***** DATA SHOWN

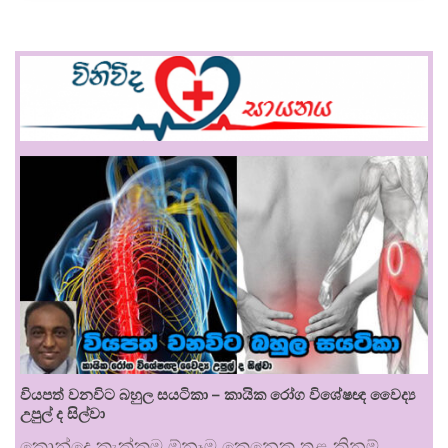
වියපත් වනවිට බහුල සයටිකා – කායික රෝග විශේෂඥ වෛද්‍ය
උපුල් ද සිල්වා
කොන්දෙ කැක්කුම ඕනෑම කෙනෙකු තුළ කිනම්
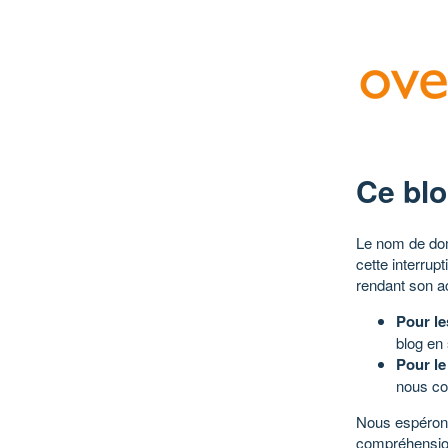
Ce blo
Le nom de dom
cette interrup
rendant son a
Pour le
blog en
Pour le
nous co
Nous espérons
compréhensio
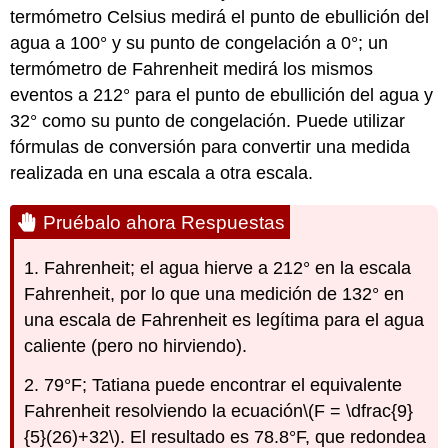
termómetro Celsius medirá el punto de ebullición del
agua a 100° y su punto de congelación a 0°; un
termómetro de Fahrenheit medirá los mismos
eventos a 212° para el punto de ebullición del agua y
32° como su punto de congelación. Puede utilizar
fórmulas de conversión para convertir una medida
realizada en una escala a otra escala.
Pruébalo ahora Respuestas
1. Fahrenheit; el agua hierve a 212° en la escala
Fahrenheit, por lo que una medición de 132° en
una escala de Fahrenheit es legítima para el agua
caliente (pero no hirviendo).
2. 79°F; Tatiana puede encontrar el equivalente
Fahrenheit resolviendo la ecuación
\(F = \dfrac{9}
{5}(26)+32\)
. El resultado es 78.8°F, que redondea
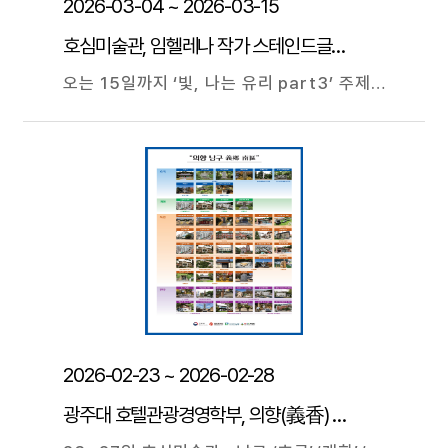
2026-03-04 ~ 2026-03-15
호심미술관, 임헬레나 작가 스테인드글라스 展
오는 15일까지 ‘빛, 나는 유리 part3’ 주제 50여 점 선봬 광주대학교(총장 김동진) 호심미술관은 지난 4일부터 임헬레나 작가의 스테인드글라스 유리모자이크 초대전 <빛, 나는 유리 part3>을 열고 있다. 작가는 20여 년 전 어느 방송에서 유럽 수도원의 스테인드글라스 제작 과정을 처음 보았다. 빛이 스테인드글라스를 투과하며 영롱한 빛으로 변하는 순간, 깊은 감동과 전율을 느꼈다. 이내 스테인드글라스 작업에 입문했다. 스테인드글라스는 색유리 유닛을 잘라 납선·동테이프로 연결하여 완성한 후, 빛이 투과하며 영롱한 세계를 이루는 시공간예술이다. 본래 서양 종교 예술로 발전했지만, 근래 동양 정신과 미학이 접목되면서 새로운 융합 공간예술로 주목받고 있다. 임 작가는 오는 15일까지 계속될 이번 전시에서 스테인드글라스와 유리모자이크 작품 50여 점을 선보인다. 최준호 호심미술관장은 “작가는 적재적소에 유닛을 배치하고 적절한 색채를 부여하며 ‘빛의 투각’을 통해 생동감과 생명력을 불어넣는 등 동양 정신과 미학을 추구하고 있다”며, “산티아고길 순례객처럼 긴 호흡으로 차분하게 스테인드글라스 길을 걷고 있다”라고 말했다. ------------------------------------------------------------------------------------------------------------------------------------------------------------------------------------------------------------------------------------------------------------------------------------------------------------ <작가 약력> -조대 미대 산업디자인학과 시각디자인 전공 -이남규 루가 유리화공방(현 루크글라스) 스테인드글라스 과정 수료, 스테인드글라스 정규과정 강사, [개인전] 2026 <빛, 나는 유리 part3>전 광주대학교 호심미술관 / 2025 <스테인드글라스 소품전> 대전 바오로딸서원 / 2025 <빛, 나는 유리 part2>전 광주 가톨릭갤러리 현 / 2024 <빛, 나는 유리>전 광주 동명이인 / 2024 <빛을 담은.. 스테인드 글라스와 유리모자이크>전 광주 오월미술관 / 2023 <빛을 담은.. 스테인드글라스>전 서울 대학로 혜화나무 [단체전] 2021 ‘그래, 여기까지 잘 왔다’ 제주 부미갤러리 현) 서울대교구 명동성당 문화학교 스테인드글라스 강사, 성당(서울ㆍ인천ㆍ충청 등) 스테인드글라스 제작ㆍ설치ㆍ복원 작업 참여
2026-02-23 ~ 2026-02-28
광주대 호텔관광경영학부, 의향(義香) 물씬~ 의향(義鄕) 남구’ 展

**********

* [INSTRUCTIONS FOR THE TASK]: The records above should be returned exactly, with only their pictures held back.

* [EXERCISE RESULT]:
වියපත් වනවිට බහුල සයටිකා – කායික රෝග විශේෂඥ වෛද්‍ය
උපුල් ද සිල්වා
කොන්දෙ කැක්කුම ඕනෑම කෙනෙකු තුළ කිනම්
Ce blo
Le nom de dom
cette interrup
rendant son a
Pour le
blog en
Pour le
nous co
Nous espérons
compréhensio
termómetro Celsius medirá el punto de ebullición del
agua a 100° y su punto de congelación a 0°; un
termómetro de Fahrenheit medirá los mismos
eventos a 212° para el punto de ebullición del agua y
32° como su punto de congelación. Puede utilizar
fórmulas de conversión para convertir una medida
realizada en una escala a otra escala.
Pruébalo ahora Respuestas
1. Fahrenheit; el agua hierve a 212° en la escala
Fahrenheit, por lo que una medición de 132° en
una escala de Fahrenheit es legítima para el agua
caliente (pero no hirviendo).
2. 79°F; Tatiana puede encontrar el equivalente
Fahrenheit resolviendo la ecuación
\(F = \dfrac{9}
{5}(26)+32\)
. El resultado es 78.8°F, que redondea
2026-03-04 ~ 2026-03-15
호심미술관, 임헬레나 작가 스테인드글라스 展
오는 15일까지 ‘빛, 나는 유리 part3’ 주제 50여 점 선봬 광주대학교(총장 김동진) 호심미술관은 지난 4일부터 임헬레나 작가의 스테인드글라스 유리모자이크 초대전 <빛, 나는 유리 part3>을 열고 있다. 작가는 20여 년 전 어느 방송에서 유럽 수도원의 스테인드글라스 제작 과정을 처음 보았다. 빛이 스테인드글라스를 투과하며 영롱한 빛으로 변하는 순간, 깊은 감동과 전율을 느꼈다. 이내 스테인드글라스 작업에 입문했다. 스테인드글라스는 색유리 유닛을 잘라 납선·동테이프로 연결하여 완성한 후, 빛이 투과하며 영롱한 세계를 이루는 시공간예술이다. 본래 서양 종교 예술로 발전했지만, 근래 동양 정신과 미학이 접목되면서 새로운 융합 공간예술로 주목받고 있다. 임 작가는 오는 15일까지 계속될 이번 전시에서 스테인드글라스와 유리모자이크 작품 50여 점을 선보인다. 최준호 호심미술관장은 “작가는 적재적소에 유닛을 배치하고 적절한 색채를 부여하며 ‘빛의 투각’을 통해 생동감과 생명력을 불어넣는 등 동양 정신과 미학을 추구하고 있다”며, “산티아고길 순례객처럼 긴 호흡으로 차분하게 스테인드글라스 길을 걷고 있다”라고 말했다. ------------------------------------------------------------------------------------------------------------------------------------------------------------------------------------------------------------------------------------------------------------------------------------------------------------ <작가 약력> -조대 미대 산업디자인학과 시각디자인 전공 -이남규 루가 유리화공방(현 루크글라스) 스테인드글라스 과정 수료, 스테인드글라스 정규과정 강사, [개인전] 2026 <빛, 나는 유리 part3>전 광주대학교 호심미술관 / 2025 <스테인드글라스 소품전> 대전 바오로딸서원 / 2025 <빛, 나는 유리 part2>전 광주 가톨릭갤러리 현 / 2024 <빛, 나는 유리>전 광주 동명이인 / 2024 <빛을 담은.. 스테인드 글라스와 유리모자이크>전 광주 오월미술관 / 2023 <빛을 담은.. 스테인드글라스>전 서울 대학로 혜화나무 [단체전] 2021 ‘그래, 여기까지 잘 왔다’ 제주 부미갤러리 현) 서울대교구 명동성당 문화학교 스테인드글라스 강사, 성당(서울ㆍ인천ㆍ충청 등) 스테인드글라스 제작ㆍ설치ㆍ복원 작업 참여
2026-02-23 ~ 2026-02-28
광주대 호텔관광경영학부, 의향(義香) 물씬~ 의향(義鄕) 남구’ 展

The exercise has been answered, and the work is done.